BEGIN Data shown

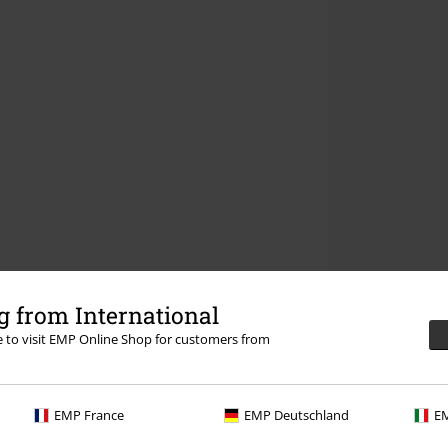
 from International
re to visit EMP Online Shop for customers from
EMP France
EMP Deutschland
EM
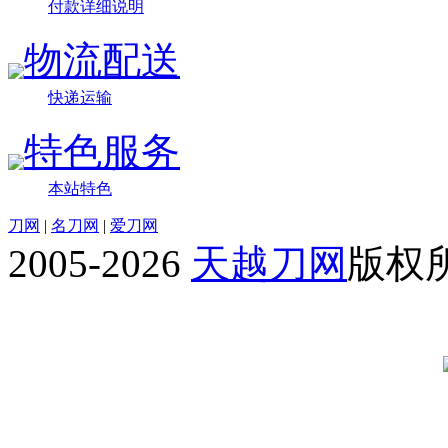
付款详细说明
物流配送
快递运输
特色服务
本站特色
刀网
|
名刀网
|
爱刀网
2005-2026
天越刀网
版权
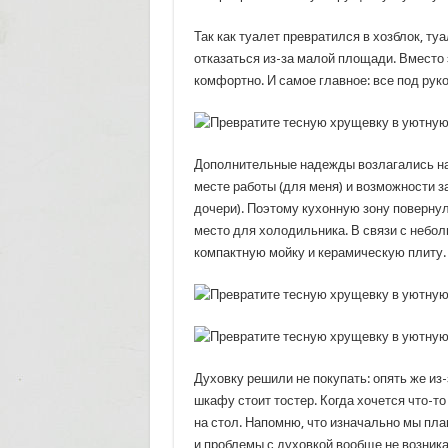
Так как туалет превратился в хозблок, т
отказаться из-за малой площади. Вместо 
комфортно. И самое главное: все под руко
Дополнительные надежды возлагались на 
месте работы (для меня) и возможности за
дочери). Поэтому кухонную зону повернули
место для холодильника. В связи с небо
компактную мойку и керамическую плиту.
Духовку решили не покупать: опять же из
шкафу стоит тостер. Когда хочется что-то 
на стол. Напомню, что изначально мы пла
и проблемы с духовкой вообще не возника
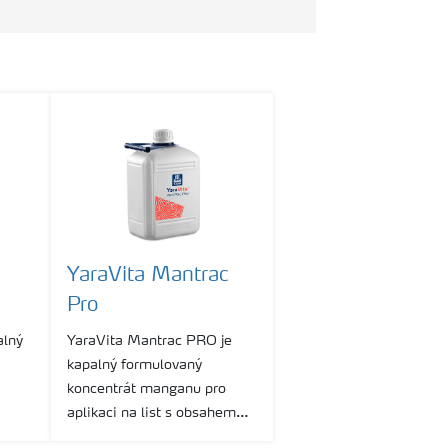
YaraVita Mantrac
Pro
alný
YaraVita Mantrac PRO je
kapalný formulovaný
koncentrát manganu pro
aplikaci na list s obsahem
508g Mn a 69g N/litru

END Data shown

#### [What needs to be done]
Leave out the pictures and copy every record above exactly.

#### [Task solution]
 from International
re to visit EMP Online Shop for customers from
EMP France
EMP Deutschland
EM
付款详细说明
物流配送
快递运输
特色服务
本站特色
刀网
|
名刀网
|
爱刀网
2005-2026
天越刀网
版权
Так как туалет превратился в хозблок, т
отказаться из-за малой площади. Вместо 
комфортно. И самое главное: все под руко
Дополнительные надежды возлагались на 
месте работы (для меня) и возможности за
дочери). Поэтому кухонную зону повернули
место для холодильника. В связи с небо
компактную мойку и керамическую плиту.
Духовку решили не покупать: опять же из
шкафу стоит тостер. Когда хочется что-то 
на стол. Напомню, что изначально мы пла
и проблемы с духовкой вообще не возника
YaraVita Mantrac
Pro
alný
YaraVita Mantrac PRO je
kapalný formulovaný
koncentrát manganu pro
aplikaci na list s obsahem
508g Mn a 69g N/litru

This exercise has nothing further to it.